E-commerce Shipping Analysis

Author

Joe Galuppo

Introduction

Today, we are going to take a deep dive into a data set that will be able to help online entrepreneurs understand their supply chain in-depth by looking at shipping data from an electronic E-commerce company. This data includes some interesting nominal and ordinal data that will provide insights to what components have excellent correlation in an effective supply chain process. The following is our data and what each category entails:

Warning: package 'kableExtra' was built under R version 4.3.2
Variable Description
ID Each specific event is given an ID number to track its process
Warehouse_block Warehouse block at the electronic company (A, B, C, D, F)
Mode_of_Shipment How each delivery's transportation is conducted
Customer_Care_Calls Number of calls made to ensure the product was shipped safely
Customer_Rating Rating given to the company for delivering its product (1, lowest; 5, highest)
Cost_of_Product How much the product costs
Prior_Purchases How many prior purchases the customer has made
Product_Importance How the company rates its most important products (low - high)
Gender Gender of the customer
Discount_Offered Discount offered to a specific customer
Weight Weight of the product in grams
Reached_on_Time If the product reached its destination on time or not

Analysis

This data set gives us lots of interesting data to use that can help us understand:

What methods can we take to ensure the product arrives on time? What do we do that will give us a good rating? What things correlate the most that determine importance? How does our ratings compare to other companies?

I believe these things will be interesting because it will be helpful to try and determine what a great supply chain has. By looking at all the components, we can really see what a company can do to make its supply chain great! Also, I find this data to be very rich with lots of hidden parts that we cannot get from just looking at it. Only an analysis will be able to tell us!

Process Optimization

To begin, we will be taking a look at what is the best method to delivering our products. We can tell what the optimized path is by looking at what mode of shipment, what warehouse it comes from, and what level of importance is the most effective for delivering our product on time. Comparing this to the most frequently chosen path, we can show the company by changing to the more effective path, their company can benefit by providing customers downstream value through saving on costs. The first step in determining what a great supply chain will have is determining the effectiveness and frequency of each path. We are going to look at the completion rate of each mode of transportation to determine which will be the most reliable way to ship our products to begin.

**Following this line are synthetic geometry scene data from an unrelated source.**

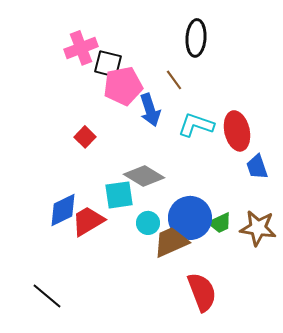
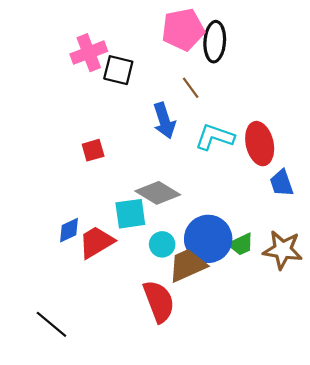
pink pentagon: (123, 86) -> (183, 30), moved
red square: (85, 137) -> (93, 150), turned 30
blue diamond: (63, 210) -> (69, 230), size x0.7
red semicircle: (202, 292) -> (159, 301), moved

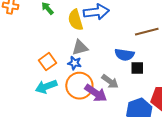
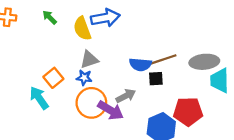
brown line: (147, 32) -> (163, 59), moved
gray arrow: (110, 81) -> (126, 96), turned -60
cyan arrow: (46, 87) -> (39, 98), moved, turned 80

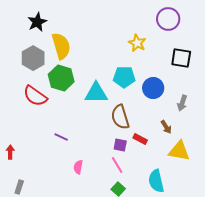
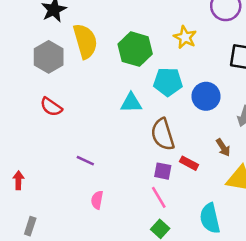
green hexagon: (61, 78) -> (135, 49), moved
cyan triangle: (96, 93) -> (131, 103), size x0.7
red semicircle: (35, 96) -> (51, 107), size x0.7
pink semicircle: (78, 167) -> (97, 200), moved

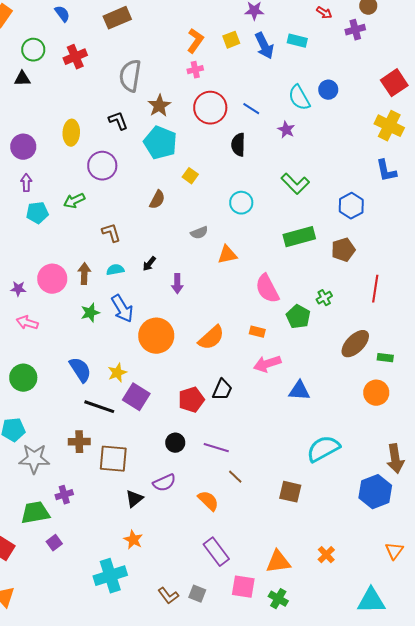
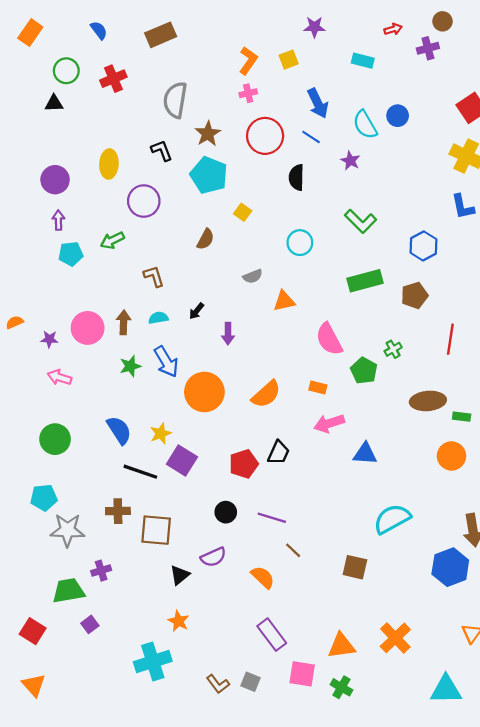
red arrow: (324, 13) -> (393, 29), turned -49
blue arrow: (264, 46) -> (318, 103), moved
brown ellipse: (355, 344) -> (428, 401), turned 40
orange cross: (326, 555) -> (395, 638), size x1.6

── Attaching core tidyverse packages ──────────────────────── tidyverse 2.0.0 ──
✔ dplyr     1.1.3     ✔ readr     2.1.4
✔ forcats   1.0.0     ✔ stringr   1.5.0
✔ ggplot2   3.4.3     ✔ tibble    3.2.1
✔ lubridate 1.9.2     ✔ tidyr     1.3.0
✔ purrr     1.0.2     
── Conflicts ────────────────────────────────────────── tidyverse_conflicts() ──
✖ dplyr::filter()     masks stats::filter()
✖ dplyr::group_rows() masks kableExtra::group_rows()
✖ dplyr::lag()        masks stats::lag()
ℹ Use the conflicted package (<http://conflicted.r-lib.org/>) to force all conflicts to become errors
Warning: package 'tidytext' was built under R version 4.3.2
Warning: package 'textdata' was built under R version 4.3.2
Mode_of_Shipment Total_Shipping_Count Reached.on.time.sum completion_rate_mode
Flight 1777 1069 60.15757
Road 1760 1035 58.80682
Ship 7462 4459 59.75610

As we can see here, the three modes of transportation are quite similar in completion rates. However, it appears that flights are the most effective strategy to send our products. Assuming that the cost of shipping each of these ways are similar, we would assume that flights would be the best way to send all products.

However, according to the graph, we can see that ship is by far the most commonly used method of transportation. Since we don’t know what company this is, we have to assume this either because they are not near an easily accessible airport or their warehouse is located closely to a harbor.

For determining which warehouse would be the best we can do a similar analysis.

Warehouse_block Total_Shipping_Count Reached.on.time.sum completion_rate_wh
A 1833 1075 58.64703
B 1833 1104 60.22913
C 1833 1094 59.68358
D 1834 1096 59.76009
F 3666 2194 59.84725

Again, we can see similar results for each of the warehouses. However, understanding why the volume is so large at warehouse block F instead of the more efficient warehouse block B could help supply chain managers reduce costs for their downstream customers.

This graph helps us understand the main process at which this electronic company is supplying their goods to their customers. By following the main source of volume we can determine the path most followed. Obviously, they are usually going through warehouse block F as their main process follow right now. However, by using the more effective route with going through warehouse block B, they could reduce costs even if it is a marginal difference.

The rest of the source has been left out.